How to Write Effective Spatial Queries

This guide covers best practices for writing spatial SQL queries in Wherobots, including proper setup, common pitfalls, and debugging techniques. The examples use Overture Maps Foundation data available through the Wherobots Open Data catalog but the principles apply to any spatial queries you write in Wherobots.

Key principles

The following principles will help ensure your spatial queries run successfully in Wherobots:

Always initialize the Sedona context

Every spatial query session in Wherobots must begin with proper Sedona context initialization:

from sedona.spark import *
from pyspark.sql.functions import expr

# Initialize Sedona Context
config = SedonaContext.builder().getOrCreate()
sedona = SedonaContext.create(config)

Understand table schema before querying

Always verify the structure of tables you’re querying, especially for complex data types like STRUCT and ARRAY columns.

Many common query errors stem from assumptions about table schema. Always check the actual column names and data types before writing queries.

Use spatial predicates for geographic filtering

Leverage spatial functions like ST_Intersects for precise geographic filtering instead of text-based approaches.

Use `wkls` for geographic boundaries

The wkls library provides accurate WKT representations for countries, states, and regions. Use it to define geographic boundaries in spatial queries instead of hard-coding coordinates:

import wkls
usa_wkt = wkls.us.wkt()

wkls comes pre-installed in WherobotsDB, so you do not need to install or import it separately if you’re using Wherobots Cloud.

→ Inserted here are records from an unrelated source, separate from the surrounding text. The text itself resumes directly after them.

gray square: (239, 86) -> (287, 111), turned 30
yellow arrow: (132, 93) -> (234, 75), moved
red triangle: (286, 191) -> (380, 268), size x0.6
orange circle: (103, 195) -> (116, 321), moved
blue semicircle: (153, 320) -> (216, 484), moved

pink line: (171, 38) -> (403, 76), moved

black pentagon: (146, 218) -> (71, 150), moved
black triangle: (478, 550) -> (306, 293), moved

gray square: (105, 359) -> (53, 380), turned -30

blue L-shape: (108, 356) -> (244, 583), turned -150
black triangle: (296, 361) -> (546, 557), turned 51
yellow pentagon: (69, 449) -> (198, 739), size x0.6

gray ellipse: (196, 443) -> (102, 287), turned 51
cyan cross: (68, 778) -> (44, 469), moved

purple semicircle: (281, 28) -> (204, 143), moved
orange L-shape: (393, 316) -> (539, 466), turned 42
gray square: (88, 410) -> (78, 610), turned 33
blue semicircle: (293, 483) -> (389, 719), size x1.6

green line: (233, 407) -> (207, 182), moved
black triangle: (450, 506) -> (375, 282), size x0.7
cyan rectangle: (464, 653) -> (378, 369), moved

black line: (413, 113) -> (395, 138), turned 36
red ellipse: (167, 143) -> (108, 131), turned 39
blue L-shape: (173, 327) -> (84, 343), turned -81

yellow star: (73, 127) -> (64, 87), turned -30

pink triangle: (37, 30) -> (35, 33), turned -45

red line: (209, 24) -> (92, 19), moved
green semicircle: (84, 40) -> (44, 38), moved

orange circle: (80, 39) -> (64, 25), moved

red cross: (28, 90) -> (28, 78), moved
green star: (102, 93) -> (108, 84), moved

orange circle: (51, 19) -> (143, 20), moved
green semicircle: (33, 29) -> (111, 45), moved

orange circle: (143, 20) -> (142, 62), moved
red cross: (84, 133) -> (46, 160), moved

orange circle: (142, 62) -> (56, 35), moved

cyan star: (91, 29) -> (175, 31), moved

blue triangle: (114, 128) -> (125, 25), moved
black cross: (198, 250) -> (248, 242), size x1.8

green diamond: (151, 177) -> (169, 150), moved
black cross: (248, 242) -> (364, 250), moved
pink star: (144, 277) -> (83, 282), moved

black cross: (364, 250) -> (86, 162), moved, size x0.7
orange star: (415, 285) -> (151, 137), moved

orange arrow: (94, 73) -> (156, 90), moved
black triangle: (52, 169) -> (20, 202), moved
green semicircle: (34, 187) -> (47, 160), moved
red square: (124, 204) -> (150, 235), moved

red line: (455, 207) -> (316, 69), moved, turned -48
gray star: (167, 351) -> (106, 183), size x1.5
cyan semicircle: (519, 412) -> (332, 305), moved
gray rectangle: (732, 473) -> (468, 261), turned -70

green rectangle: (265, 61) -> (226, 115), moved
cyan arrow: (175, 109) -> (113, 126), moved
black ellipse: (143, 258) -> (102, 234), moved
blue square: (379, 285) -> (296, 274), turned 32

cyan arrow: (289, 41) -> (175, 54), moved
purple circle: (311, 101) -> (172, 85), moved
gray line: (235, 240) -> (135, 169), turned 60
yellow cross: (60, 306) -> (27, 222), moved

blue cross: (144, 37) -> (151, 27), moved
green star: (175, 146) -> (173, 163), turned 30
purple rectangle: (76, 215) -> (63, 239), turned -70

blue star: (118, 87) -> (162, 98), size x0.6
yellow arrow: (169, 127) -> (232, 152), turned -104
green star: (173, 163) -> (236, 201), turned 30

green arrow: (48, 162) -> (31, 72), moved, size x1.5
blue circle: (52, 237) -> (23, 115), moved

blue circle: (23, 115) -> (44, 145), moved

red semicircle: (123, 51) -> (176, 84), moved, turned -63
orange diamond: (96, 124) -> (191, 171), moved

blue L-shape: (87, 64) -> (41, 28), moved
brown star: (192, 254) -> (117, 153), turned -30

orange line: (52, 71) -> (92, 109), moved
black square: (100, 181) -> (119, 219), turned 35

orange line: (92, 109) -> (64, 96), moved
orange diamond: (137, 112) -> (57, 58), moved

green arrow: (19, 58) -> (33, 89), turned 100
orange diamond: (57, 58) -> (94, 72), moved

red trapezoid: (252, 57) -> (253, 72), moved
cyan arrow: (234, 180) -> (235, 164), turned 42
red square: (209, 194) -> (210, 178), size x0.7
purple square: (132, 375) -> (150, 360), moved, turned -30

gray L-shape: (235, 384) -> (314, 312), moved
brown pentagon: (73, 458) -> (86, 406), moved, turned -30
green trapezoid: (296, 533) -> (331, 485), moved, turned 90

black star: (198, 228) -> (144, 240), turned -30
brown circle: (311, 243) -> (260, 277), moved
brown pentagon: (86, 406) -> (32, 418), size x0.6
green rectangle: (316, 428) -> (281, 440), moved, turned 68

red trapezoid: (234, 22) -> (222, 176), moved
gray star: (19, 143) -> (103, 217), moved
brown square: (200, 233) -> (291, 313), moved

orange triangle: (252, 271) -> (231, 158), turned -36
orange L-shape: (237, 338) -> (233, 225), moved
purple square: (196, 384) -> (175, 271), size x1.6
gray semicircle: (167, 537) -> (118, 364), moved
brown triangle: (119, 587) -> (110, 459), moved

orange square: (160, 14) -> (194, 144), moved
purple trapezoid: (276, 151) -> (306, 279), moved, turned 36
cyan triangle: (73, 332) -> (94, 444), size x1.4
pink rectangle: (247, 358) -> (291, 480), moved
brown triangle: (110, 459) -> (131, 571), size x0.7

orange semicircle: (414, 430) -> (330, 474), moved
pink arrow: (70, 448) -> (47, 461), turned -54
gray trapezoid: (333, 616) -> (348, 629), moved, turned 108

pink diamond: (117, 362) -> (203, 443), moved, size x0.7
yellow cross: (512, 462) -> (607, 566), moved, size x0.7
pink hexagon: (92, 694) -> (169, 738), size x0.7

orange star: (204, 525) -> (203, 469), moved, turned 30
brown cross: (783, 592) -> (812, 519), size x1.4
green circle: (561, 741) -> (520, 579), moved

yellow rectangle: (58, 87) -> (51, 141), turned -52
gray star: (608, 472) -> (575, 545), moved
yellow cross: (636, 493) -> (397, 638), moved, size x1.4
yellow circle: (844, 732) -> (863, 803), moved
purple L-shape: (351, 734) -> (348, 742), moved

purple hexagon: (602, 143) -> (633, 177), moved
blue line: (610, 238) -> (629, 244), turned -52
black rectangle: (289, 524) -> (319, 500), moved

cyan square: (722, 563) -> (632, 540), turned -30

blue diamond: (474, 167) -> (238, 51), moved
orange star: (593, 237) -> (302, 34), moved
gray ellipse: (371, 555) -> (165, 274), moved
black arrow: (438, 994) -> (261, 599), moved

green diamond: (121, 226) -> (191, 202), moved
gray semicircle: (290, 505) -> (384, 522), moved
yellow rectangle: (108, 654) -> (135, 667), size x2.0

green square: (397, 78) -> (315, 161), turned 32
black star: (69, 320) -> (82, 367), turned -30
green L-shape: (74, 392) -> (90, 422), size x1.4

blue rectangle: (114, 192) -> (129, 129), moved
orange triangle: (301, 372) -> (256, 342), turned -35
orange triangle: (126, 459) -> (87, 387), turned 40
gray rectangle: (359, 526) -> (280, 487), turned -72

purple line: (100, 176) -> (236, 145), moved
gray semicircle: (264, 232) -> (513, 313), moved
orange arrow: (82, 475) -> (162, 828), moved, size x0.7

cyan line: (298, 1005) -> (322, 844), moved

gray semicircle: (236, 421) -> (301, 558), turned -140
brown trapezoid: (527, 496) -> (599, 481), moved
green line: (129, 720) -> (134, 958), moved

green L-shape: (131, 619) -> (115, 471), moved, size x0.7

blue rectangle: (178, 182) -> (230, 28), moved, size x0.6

Validate category values when filtering

When filtering on criteria that have a set of predefined valid values, always verify the exact values used in the dataset. This helps ensure accurate results and prevents zero-result queries caused by mismatched category names. For example, to find all baseball stadiums in the Overture dataset, you might assume that the category is ballpark or baseball_field, but the correct category is actually baseball_stadium. The following query returns all of the baseball-related categories in the places_place dataset to help you understand the correct values to filter on:

# Find all baseball-related categories
sedona.sql("""
SELECT DISTINCT categories.primary
FROM wherobots_open_data.overture_maps_foundation.places_place
WHERE categories.primary LIKE '%baseball%' OR categories.primary LIKE '%stadium%'
""").show()

Common pitfalls and solutions

The following sections highlight common mistakes when writing spatial queries in Wherobots and how to avoid them.

Incorrect database names

Using the wrong database or table name is a common source of errors. While you might assume the database is overture, the correct database for the Overture Maps Foundation data is overture_maps_foundation:

Incorrect
Correct

-- Wrong database name
SELECT COUNT(*)
FROM wherobots_open_data.overture.places_place
WHERE categories LIKE '%ballpark%'

-- Correct database name
SELECT COUNT(*)
FROM wherobots_open_data.overture_maps_foundation.places_place
WHERE categories.primary = 'baseball_stadium'

Mishandling STRUCT columns

The categories column in many Overture datasets is a STRUCT with primary (string) and alternate (array of strings) fields. Attempting to filter on categories as if it were a simple string will lead to errors or zero results.

Incorrect
Correct

-- Treating STRUCT as string
WHERE categories LIKE '%ballpark%'

-- Properly accessing STRUCT fields
WHERE (
  categories.primary = 'baseball_stadium'
  OR ARRAY_CONTAINS(categories.alternate, 'baseball_stadium')
)

Using non-existent columns

Assuming column names without checking the schema can lead to errors: You must make sure to use the correct column names as defined in the dataset schema. For example, there is no region column in the places_place dataset, so filtering on region = 'US' will not work. Instead, use the wkls library to get the correct geometry for the U.S. and use spatial predicates to filter:

Incorrect
Correct

-- Non-existent 'region' column
WHERE region = 'US'

-- Use spatial intersection with actual geometry
WHERE ST_Intersects(ST_GeomFromWKT('{usa_wkt}'), geometry)

Unsupported functions

Some SQL functions that work in other databases may not be available in Apache Spark SQL.

Incorrect
Correct

-- UNNEST() is not supported in Spark SQL
FROM UNNEST(addresses) AS addr
WHERE addr.country = 'US'

-- Use spatial predicates instead
WHERE ST_Intersects(ST_GeomFromWKT('{usa_wkt}'), geometry)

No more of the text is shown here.